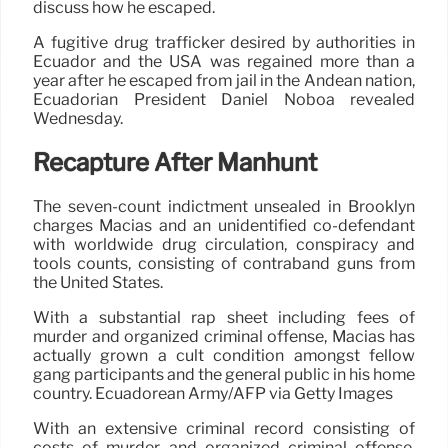
discuss how he escaped.
A fugitive drug trafficker desired by authorities in
Ecuador and the USA was regained more than a
year after he escaped from jail in the Andean nation,
Ecuadorian President Daniel Noboa revealed
Wednesday.
Recapture After Manhunt
The seven-count indictment unsealed in Brooklyn
charges Macías and an unidentified co-defendant
with worldwide drug circulation, conspiracy and
tools counts, consisting of contraband guns from
the United States.
With a substantial rap sheet including fees of
murder and organized criminal offense, Macías has
actually grown a cult condition amongst fellow
gang participants and the general public in his home
country. Ecuadorean Army/AFP via Getty Images
With an extensive criminal record consisting of
costs of murder and organized criminal offense,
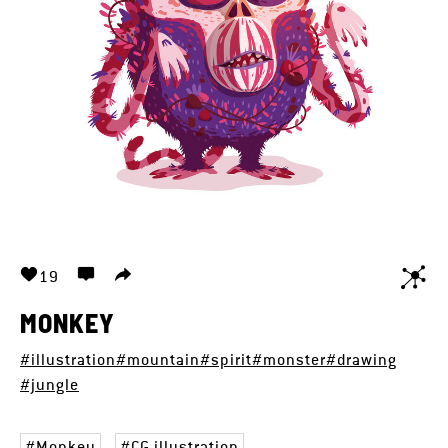
19
MONKEY
#illustration
#mountain
#spirit
#monster
#drawing
#jungle
Monkey
CG illustration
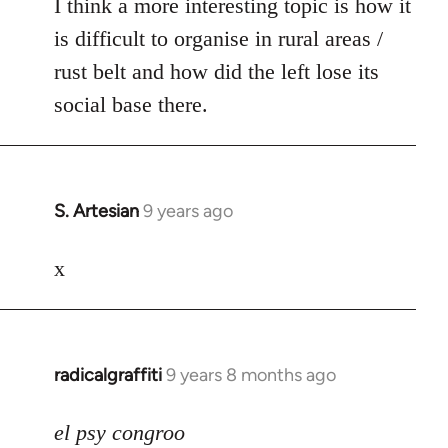
I think a more interesting topic is how it
is difficult to organise in rural areas /
rust belt and how did the left lose its
social base there.
S. Artesian
9 years ago
In
reply
to
x
Welcome
by
libcom.org
radicalgraffiti
9 years 8 months ago
In
reply
to
el psy congroo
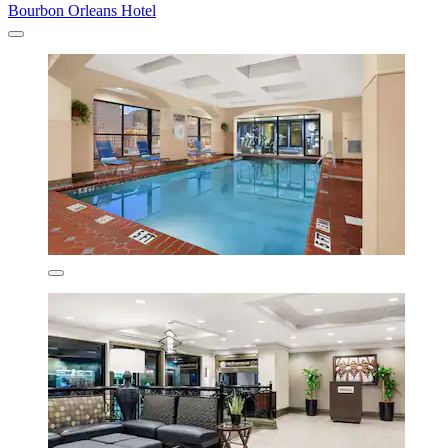
Bourbon Orleans Hotel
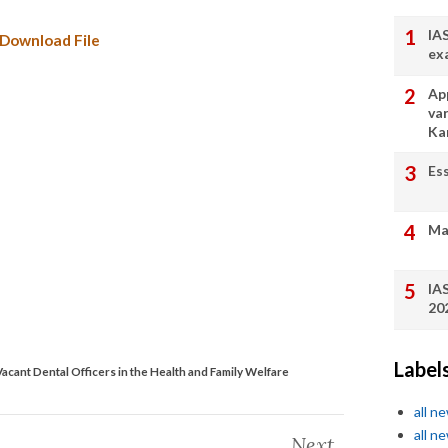
IA
Download File
ex
App
va
Ka
Es
Ma
IA
20
Label
f Vacant Dental Officers in the Health and Family Welfare
all n
all n
Next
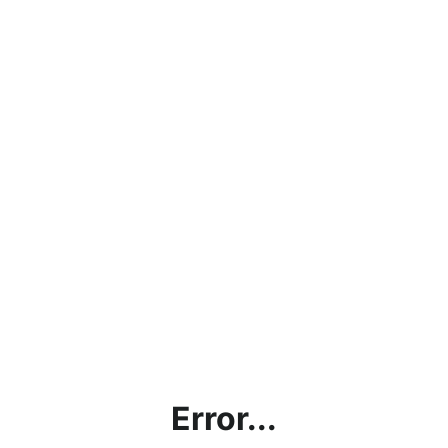
Error...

◇ ◇ ◇ ◇

**Exercise directions**
Look over the listing. Pull out every line with the string "criminal" in it.

**The completed task**
murder and organized criminal offense, Macías has
With an extensive criminal record consisting of
costs of murder and organized criminal offense,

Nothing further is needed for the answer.